[[ Data segment open ]]
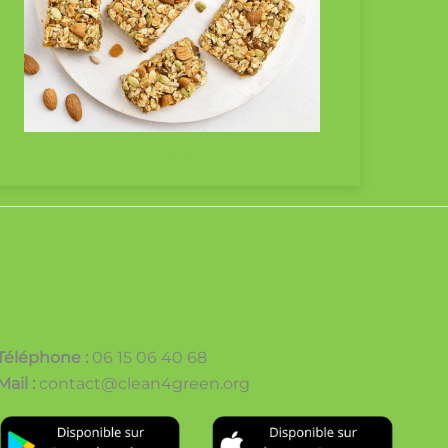
Téléphone :
06 15 06 40 68
Mail :
contact@clean4green.org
[[ Data segment closed ]]
Required action:
Omit the pictures and output all of the other material exactly.

Task output:
Téléphone :
06 15 06 40 68
Mail :
contact@clean4green.org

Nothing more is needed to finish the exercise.